Tag Archives: Question Time

A Rebuke that Stuck

James Callaghan The Guardian
      James Callaghan                              The Guardian

Neither poetic nor profound, these dozen words still capture  the exasperation of trying to reach a person whose view of the world cannot accommodate the truth. 

Sometimes a perfect response will stick for a lifetime.  A person captures in a few words all of the intangibles that seem to be in play when an encounter ends with an impasse.  So it was with a former British Prime Minister who spent his share of time facing questions from the opposition in the weekly parliamentary ritual known as Question Time.  Questions to the Prime Minister give members of the opposing party a chance to query the leader of the government they would like to replace.  Policies are challenged.  Priorities are questioned.  That’s the parliamentary system, making the Wednesday session  with questions the high point of Britain’s political week. The meeting of the two party leaders–fueled by an impatient Prime Minister in waiting—is often better than what is running in any given week on Broadway.

And so it was when Prime Minister James Callaghan rose to answer questions from his opposite just two swords length away, each standing in front of separate little podiums known in the House of Commons as Dispatch Boxes.  It was 1976 and the beginning of his three stormy years as leader of the government.  His interrogator at the time was the formidable Margaret Thatcher, who would eventually win the general election when Labour party unity collapsed a few years later.  But in 1976 his Government was ready for all comers.

Callaghan uttered a simple phrase of exasperation that I have never forgotten. Neither poetic nor profound on it own, somehow its dozen words managed to capture the angst that comes when trying to reach people who have locked themselves into a belief that cannot accommodate what you have said.

Better than most, Callaghan understood the impossibility of moving a rock that has no intention of being budged.  I have a hunch his response had  long been a part of his rhetorical repertoire.

After an exasperating exchange over the state of the economy where he was challenged on some basic numbers, these perfect words were spoken in a tone of regret and gentle rebuke.

“I can tell you the truth,” he said, “but I can’t make you accept it.”  

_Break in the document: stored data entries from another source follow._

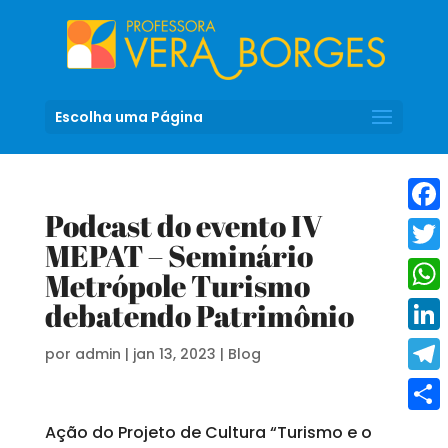
Escolha uma Página
Podcast do evento IV
Fac
MEPAT – Seminário
Twit
Metrópole Turismo
Wha
debatendo Patrimônio
Link
por
admin
|
jan 13, 2023
|
Blog
Tele
Shar
Ação do Projeto de Cultura “Turismo e o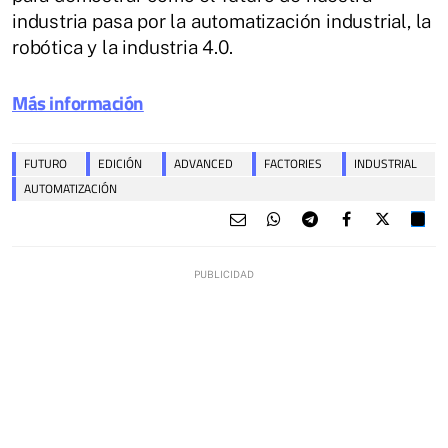
industria pasa por la automatización industrial, la
robótica y la industria 4.0.
Más información
FUTURO
EDICIÓN
ADVANCED
FACTORIES
INDUSTRIAL
AUTOMATIZACIÓN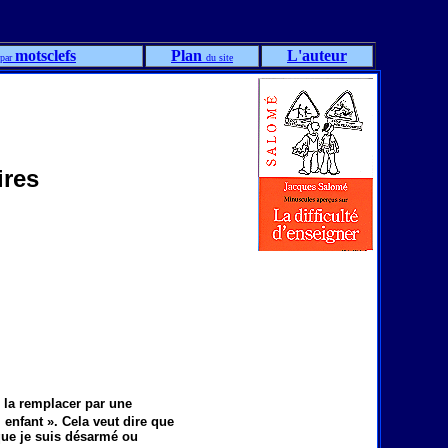
motsclefs
Plan
L'auteur
par
du site
ires
r la remplacer par une
 enfant ». Cela veut dire que
 que je suis désarmé ou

It’s a perfect comeback to other members of the species who cannot free themselves to acknowledge the facts on the ground.

Several reasons make the response apt.  It affirms the speaker’s belief that some statements cannot be negotiated away as mere opinion.  At the same time it judges the intransigence of the listener more in regret than in anger.  And that’s the right note to strike when others in the room need to be reminded that an interlocutor  is incapable of dealing with the obvious.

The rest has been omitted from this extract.